Saturday, January 31, 2015

Epic stories are super-food for the human heart.  Heroes and Heroines and dragons and beasts and overwhelming odds to overcome, with life or love hanging in the balance, are the things stirring in the chest seeking expression and opportunity.  Deep within us there is a desire for a quest, a journey unequalled against the hidden forces of darkness.  We want to make a difference, one that will be epic!
Most of us, however, must become so fixated on the fantasy epic that we miss an epic of a different sort, the kind that requires we overcome some inner voice that tells us to accept our mediocrity, our average-ness, our membership with the unspectacular masses.  We are not made for averageness, but far too many of us have given into the weight of our days and the burden of maintaining our dreams to rise. 

Our hearts yearn for adventure, while our minds talk us out of it because of the dangers and risks involved as well as an acceptance that we’re not hero or heroine material.  As a pale substitute we live other’s adventures—some true, many are made up and over the top.  They’re exciting, but far from real—even the true stories of soldiers and others are spiced up to keep us engaged.  The movies and the books are written for our weak and short attention span.  We can’t handle all the dull details of life that even go along with adventures.  There are tens of thousands of steps taken during adventurers that never make it onto the pages of a book or screen for a movie.  There are camps to be made, wood to be gathered, fires to be kindled, shelters to be raised, meals to be cooked, utensils to be cleaned, weapons to be polished and sharpened and cleaned, sentries who must watch through the long, dull night.  And with the morning dawn, all of it comes down and another long, eventless march through thickets or swamps or over mountains and across rivers.  A great deal of the time there’s not much to occupy one’s mind and so it wanders ahead to the trial that one knows will come.  The unleashed mind is powerfully creative and imaginative, especially when fear is it’s fuel. 

In the absence of epic adventures we accept goals to lose weight or go back to school or redesign a bathroom or prepare for a race or make a lot of money—some sort of personal or professional improvement or activity that presents a challenge of sorts, something to occupy our hearts hungry for adventure.  These may not be bad, but they should not be substitutes for what our hearts truly yearn to achieve.

Though most people acquiesce to living ordinary, adventure-less lives, there are still dragons to slay and shadowy, deceptive evil to defeat—think of all the children in homes of neglect or families facing eviction or youths who have been adopted into gangs.  Think of the prejudice and bigotry that is blatant and bold as well as subtle and yet systemically insidious.  Think of the hatred that rises in fear or from hurt, but then become dangerous ideologies that take form in terrorism.  Think of the corruption that grinds up the lives of so many people in the money-making machinery of business.  Think of the people who must accept hunger as a daily reality or putrid puddles and polluted streams as the only source of water to drink.  Think of the horrific damage done to ecosystems that are fragile—including the sphere we call earth.
There are dragons and evil systems that claim and recruit hearts and minds of people so that we become the mindless legion defending the destruction that is our own ruin.  These may not look sinister or strike fear in the heart when seen, but the persuasive power to seduce us to be apathetic or hypnotized by our own comforts is not to be ignored. 

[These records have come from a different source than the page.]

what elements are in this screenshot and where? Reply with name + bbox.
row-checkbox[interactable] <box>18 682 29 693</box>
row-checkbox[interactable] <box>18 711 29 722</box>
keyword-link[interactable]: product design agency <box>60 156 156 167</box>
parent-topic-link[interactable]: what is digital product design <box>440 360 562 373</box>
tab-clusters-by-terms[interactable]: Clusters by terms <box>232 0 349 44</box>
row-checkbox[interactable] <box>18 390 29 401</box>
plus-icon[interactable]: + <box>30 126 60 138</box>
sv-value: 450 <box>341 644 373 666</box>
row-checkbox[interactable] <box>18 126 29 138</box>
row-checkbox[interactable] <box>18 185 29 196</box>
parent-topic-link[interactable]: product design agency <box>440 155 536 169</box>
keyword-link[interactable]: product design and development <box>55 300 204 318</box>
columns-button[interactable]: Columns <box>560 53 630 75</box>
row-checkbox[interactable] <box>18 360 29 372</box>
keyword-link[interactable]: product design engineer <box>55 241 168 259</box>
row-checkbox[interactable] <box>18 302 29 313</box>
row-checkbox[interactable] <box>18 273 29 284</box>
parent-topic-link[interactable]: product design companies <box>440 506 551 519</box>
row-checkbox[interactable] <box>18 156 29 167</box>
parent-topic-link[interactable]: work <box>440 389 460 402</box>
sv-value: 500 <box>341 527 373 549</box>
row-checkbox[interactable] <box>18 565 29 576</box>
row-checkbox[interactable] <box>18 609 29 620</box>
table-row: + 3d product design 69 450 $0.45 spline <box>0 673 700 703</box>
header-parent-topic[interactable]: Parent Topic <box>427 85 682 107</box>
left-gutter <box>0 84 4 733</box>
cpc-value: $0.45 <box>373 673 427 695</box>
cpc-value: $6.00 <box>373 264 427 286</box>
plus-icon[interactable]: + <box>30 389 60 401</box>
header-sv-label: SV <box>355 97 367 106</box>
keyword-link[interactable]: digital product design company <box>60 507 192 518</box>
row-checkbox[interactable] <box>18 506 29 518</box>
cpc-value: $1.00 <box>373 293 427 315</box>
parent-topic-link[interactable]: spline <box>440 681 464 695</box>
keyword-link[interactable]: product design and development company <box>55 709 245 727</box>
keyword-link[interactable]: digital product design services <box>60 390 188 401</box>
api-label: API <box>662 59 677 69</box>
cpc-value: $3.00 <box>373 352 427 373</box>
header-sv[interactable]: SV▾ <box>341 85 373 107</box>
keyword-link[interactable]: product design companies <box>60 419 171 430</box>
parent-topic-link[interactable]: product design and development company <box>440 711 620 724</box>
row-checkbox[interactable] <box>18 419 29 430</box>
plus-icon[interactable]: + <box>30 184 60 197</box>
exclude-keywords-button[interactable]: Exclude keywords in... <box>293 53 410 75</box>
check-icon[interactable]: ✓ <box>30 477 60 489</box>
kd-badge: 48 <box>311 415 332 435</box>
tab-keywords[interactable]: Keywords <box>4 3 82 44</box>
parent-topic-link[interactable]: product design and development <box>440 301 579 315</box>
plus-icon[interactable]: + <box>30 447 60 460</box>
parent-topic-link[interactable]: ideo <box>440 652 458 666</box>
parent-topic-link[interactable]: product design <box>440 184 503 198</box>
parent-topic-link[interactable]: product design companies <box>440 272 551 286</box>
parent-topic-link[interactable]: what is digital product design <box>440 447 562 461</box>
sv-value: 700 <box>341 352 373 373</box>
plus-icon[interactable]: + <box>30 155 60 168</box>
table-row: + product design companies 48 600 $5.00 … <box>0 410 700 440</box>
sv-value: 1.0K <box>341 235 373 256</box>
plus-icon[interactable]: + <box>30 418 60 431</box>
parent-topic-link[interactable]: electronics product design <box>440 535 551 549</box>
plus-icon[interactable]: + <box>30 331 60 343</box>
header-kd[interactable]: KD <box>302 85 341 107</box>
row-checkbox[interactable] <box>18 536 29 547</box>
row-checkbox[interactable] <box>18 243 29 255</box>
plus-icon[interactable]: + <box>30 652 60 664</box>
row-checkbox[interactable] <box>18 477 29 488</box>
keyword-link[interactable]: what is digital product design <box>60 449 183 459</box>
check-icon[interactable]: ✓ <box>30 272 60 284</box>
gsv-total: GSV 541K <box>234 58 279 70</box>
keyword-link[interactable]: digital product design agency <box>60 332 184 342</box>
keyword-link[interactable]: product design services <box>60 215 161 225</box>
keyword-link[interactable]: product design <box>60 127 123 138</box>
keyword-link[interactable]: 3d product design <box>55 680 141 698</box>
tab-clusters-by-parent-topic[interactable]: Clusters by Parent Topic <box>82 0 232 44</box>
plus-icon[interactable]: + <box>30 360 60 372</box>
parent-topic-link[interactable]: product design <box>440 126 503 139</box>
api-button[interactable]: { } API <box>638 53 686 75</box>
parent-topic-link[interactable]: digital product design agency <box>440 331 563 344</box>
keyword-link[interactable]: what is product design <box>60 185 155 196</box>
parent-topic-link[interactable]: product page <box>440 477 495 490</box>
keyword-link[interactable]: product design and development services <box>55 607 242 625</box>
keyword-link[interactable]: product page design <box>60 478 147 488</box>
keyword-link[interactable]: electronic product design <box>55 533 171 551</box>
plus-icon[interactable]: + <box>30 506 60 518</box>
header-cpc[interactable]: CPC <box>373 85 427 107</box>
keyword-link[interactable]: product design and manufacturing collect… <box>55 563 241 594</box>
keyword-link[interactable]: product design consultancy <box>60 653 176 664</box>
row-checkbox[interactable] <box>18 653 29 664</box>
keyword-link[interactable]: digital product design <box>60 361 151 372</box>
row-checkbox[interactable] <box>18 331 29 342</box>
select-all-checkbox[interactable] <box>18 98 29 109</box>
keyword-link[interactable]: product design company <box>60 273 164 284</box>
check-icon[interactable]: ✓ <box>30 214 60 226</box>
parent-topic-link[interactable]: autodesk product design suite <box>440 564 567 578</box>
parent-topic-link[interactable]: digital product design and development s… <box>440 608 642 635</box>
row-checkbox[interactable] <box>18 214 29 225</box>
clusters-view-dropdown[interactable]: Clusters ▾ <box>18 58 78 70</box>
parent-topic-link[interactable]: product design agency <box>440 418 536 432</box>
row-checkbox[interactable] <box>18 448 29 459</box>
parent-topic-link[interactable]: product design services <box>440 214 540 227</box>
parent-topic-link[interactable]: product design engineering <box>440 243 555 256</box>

Why are these societal problems any less of an adventure?  Why are these challenges any less defining of heroes and heroines?

J.R.R. Tolkien wrote his epic stories (The Hobbit, Lord of the Rings Trilogy) in the midst of World War 2.  His imagination transformed the bloody war into a remarkable story that has captured millions of people because it illustrates something we all know is real.  Hitler may be considered the central figure the allied forces sought to defeat, and Hitler certainly was consumed by the evil, but the evil that consumed him continues to capture hearts and minds today.  The epic challenges still exist today.  The wonder of Tolkien’s story is that it wasn’t a superhero or super-heroine who won the day—it was a small, unassuming, hardly-noteworthy Hobbit who faced his fears.  But he wasn’t alone.  His friends and a company of others were an incredible support system.  They, along with the masses of those who fought in their own ways against the darkness, are part of the epic story.  It takes everyone living purposefully for the liberating truth to overcome—indeed that may be a central goal in the conquest: to work together purposefully for a cause far greater than any one of us can achieve on our own.  The singled-out hero or heroine is able to accomplish great things only because everyone else is doing their part.  We all are necessary and we are all drafted into the epic story that require us to daily make the choices that will lead toward victory. 

We have been created to be passionate about something important, something meaningful, something that powerfully shapes our identity as we pursue making a difference.  We are not created to settle for well-insured and professionally designed pseudo-adventures—at least not as a substitute for the real adventures of being conquerors.  Claim your destiny!